### What you need to do
Nothing but the lines from the start of the records below through the line that has "www.numobel.in" should appear, each exactly as given.

### Information
________________________
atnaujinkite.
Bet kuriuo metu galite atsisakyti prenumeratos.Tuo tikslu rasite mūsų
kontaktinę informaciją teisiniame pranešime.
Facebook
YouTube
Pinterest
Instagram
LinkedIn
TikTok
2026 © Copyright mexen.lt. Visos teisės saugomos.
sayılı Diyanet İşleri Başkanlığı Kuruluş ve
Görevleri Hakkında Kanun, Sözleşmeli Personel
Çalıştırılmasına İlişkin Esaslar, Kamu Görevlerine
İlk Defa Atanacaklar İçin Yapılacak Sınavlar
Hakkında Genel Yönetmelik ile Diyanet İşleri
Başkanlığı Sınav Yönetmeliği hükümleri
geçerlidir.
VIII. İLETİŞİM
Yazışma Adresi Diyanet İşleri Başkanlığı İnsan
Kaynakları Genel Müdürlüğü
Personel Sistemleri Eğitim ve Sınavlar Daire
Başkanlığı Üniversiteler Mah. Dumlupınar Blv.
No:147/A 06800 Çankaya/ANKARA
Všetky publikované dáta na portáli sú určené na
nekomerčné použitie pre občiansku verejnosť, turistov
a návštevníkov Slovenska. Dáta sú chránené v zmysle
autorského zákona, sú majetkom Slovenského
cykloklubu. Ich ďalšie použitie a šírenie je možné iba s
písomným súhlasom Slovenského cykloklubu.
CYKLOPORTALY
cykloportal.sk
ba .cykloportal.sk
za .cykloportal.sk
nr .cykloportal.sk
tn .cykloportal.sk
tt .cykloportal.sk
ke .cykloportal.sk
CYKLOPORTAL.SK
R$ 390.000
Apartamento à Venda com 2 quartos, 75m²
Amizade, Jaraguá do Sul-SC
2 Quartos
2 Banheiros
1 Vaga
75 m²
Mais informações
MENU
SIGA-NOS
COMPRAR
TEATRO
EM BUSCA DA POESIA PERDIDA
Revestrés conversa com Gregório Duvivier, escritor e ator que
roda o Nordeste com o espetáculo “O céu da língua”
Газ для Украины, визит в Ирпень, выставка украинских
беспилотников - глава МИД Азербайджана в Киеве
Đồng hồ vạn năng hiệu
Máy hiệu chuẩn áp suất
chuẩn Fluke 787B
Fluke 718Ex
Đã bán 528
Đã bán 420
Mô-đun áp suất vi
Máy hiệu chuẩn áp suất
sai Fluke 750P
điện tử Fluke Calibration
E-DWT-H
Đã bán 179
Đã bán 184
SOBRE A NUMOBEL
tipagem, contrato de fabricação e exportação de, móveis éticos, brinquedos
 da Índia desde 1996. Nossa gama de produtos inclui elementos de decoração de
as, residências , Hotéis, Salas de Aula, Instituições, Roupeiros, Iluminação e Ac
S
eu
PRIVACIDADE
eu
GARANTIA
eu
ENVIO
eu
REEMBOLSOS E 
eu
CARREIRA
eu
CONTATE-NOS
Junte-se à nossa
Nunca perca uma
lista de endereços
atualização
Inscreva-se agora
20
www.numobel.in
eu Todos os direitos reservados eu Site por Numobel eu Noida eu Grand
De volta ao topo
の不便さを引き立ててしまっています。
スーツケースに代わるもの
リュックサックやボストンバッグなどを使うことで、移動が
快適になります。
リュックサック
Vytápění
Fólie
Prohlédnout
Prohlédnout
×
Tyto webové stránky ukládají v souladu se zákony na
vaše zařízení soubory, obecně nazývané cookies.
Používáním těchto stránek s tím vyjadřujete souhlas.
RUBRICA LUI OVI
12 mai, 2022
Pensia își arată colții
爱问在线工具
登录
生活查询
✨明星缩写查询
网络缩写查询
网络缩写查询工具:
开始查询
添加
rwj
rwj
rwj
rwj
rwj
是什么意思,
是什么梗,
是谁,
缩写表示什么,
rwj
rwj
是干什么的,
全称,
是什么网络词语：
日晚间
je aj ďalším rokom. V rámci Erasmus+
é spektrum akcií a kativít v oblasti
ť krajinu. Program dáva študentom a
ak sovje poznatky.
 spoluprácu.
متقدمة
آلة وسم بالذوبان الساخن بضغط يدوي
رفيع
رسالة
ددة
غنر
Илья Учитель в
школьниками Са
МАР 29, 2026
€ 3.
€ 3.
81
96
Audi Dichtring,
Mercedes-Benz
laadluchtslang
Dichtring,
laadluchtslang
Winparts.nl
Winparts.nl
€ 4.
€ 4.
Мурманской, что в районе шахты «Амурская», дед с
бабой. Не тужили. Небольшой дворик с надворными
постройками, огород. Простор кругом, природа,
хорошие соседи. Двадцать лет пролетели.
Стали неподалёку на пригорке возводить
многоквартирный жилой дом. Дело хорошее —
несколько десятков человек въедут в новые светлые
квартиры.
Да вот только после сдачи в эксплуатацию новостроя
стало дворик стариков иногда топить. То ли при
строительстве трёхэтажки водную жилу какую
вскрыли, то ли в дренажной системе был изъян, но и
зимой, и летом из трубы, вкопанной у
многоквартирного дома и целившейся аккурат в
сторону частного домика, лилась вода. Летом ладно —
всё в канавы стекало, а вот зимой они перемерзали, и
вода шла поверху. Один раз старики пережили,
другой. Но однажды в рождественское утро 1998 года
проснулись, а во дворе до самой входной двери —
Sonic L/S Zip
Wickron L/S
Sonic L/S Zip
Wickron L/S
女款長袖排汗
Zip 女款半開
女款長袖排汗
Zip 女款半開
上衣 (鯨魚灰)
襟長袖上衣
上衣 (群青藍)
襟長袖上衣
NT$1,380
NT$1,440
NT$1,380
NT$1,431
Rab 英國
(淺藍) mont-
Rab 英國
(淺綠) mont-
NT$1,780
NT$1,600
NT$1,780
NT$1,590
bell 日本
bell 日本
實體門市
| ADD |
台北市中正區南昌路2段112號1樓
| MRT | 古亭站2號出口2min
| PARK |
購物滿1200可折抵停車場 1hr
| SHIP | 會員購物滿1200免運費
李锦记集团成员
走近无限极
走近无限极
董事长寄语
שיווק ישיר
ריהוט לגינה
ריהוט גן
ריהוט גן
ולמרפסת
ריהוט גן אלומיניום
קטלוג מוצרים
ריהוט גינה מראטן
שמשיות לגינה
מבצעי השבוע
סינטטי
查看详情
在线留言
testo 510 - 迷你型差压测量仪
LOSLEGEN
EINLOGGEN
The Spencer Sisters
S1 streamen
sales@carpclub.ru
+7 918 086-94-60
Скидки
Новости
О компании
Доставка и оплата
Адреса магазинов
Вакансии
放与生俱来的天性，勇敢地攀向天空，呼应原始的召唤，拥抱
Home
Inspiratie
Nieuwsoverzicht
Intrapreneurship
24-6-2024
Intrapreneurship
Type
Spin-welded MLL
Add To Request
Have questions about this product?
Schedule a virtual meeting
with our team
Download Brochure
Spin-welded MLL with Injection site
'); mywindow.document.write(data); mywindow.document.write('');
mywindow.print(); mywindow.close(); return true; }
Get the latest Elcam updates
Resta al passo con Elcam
________________________
### Written solution
atnaujinkite.
Bet kuriuo metu galite atsisakyti prenumeratos.Tuo tikslu rasite mūsų
kontaktinę informaciją teisiniame pranešime.
Facebook
YouTube
Pinterest
Instagram
LinkedIn
TikTok
2026 © Copyright mexen.lt. Visos teisės saugomos.
sayılı Diyanet İşleri Başkanlığı Kuruluş ve
Görevleri Hakkında Kanun, Sözleşmeli Personel
Çalıştırılmasına İlişkin Esaslar, Kamu Görevlerine
İlk Defa Atanacaklar İçin Yapılacak Sınavlar
Hakkında Genel Yönetmelik ile Diyanet İşleri
Başkanlığı Sınav Yönetmeliği hükümleri
geçerlidir.
VIII. İLETİŞİM
Yazışma Adresi Diyanet İşleri Başkanlığı İnsan
Kaynakları Genel Müdürlüğü
Personel Sistemleri Eğitim ve Sınavlar Daire
Başkanlığı Üniversiteler Mah. Dumlupınar Blv.
No:147/A 06800 Çankaya/ANKARA
Všetky publikované dáta na portáli sú určené na
nekomerčné použitie pre občiansku verejnosť, turistov
a návštevníkov Slovenska. Dáta sú chránené v zmysle
autorského zákona, sú majetkom Slovenského
cykloklubu. Ich ďalšie použitie a šírenie je možné iba s
písomným súhlasom Slovenského cykloklubu.
CYKLOPORTALY
cykloportal.sk
ba .cykloportal.sk
za .cykloportal.sk
nr .cykloportal.sk
tn .cykloportal.sk
tt .cykloportal.sk
ke .cykloportal.sk
CYKLOPORTAL.SK
R$ 390.000
Apartamento à Venda com 2 quartos, 75m²
Amizade, Jaraguá do Sul-SC
2 Quartos
2 Banheiros
1 Vaga
75 m²
Mais informações
MENU
SIGA-NOS
COMPRAR
TEATRO
EM BUSCA DA POESIA PERDIDA
Revestrés conversa com Gregório Duvivier, escritor e ator que
roda o Nordeste com o espetáculo “O céu da língua”
Газ для Украины, визит в Ирпень, выставка украинских
беспилотников - глава МИД Азербайджана в Киеве
Đồng hồ vạn năng hiệu
Máy hiệu chuẩn áp suất
chuẩn Fluke 787B
Fluke 718Ex
Đã bán 528
Đã bán 420
Mô-đun áp suất vi
Máy hiệu chuẩn áp suất
sai Fluke 750P
điện tử Fluke Calibration
E-DWT-H
Đã bán 179
Đã bán 184
SOBRE A NUMOBEL
tipagem, contrato de fabricação e exportação de, móveis éticos, brinquedos
 da Índia desde 1996. Nossa gama de produtos inclui elementos de decoração de
as, residências , Hotéis, Salas de Aula, Instituições, Roupeiros, Iluminação e Ac
S
eu
PRIVACIDADE
eu
GARANTIA
eu
ENVIO
eu
REEMBOLSOS E 
eu
CARREIRA
eu
CONTATE-NOS
Junte-se à nossa
Nunca perca uma
lista de endereços
atualização
Inscreva-se agora
20
www.numobel.in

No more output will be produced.